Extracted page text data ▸
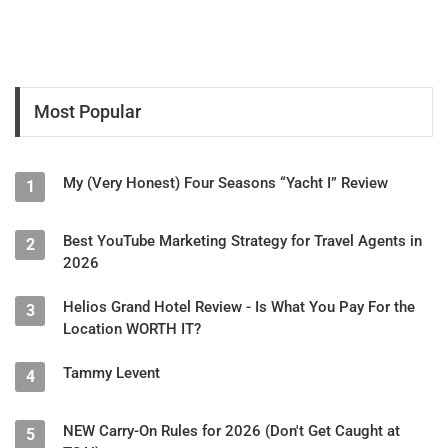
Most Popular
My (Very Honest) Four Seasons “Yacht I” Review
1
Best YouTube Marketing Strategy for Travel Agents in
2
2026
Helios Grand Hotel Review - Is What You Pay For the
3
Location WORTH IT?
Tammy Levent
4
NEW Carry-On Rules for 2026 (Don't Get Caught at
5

...

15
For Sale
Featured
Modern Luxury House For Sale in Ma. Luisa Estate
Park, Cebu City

==

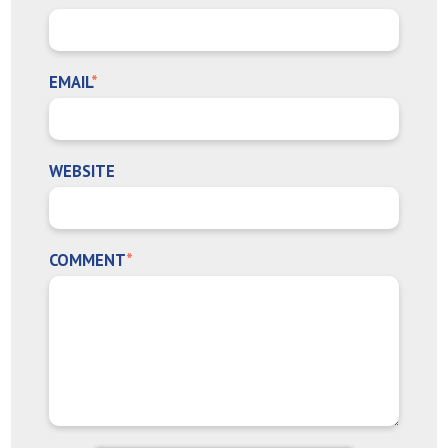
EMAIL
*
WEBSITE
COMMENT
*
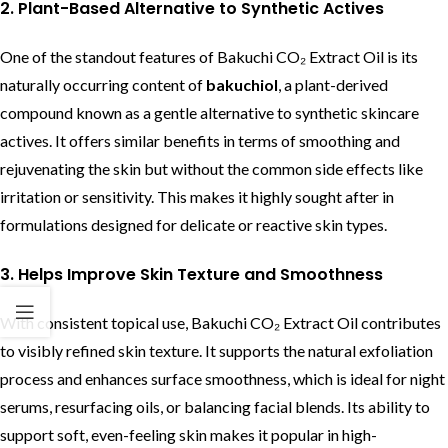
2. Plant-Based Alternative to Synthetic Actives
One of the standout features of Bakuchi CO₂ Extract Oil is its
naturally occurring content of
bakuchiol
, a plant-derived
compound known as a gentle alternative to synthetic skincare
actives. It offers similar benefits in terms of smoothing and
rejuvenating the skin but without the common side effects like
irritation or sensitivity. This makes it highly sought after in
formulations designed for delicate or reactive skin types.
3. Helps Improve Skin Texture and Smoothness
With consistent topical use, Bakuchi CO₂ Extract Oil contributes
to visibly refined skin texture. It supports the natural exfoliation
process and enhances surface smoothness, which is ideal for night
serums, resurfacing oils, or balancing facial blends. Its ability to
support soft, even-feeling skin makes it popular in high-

Assignment ▸ Find the word "Sale" in the entries above and gather every line that holds it.

Answer below ▸
For Sale
Modern Luxury House For Sale in Ma. Luisa Estate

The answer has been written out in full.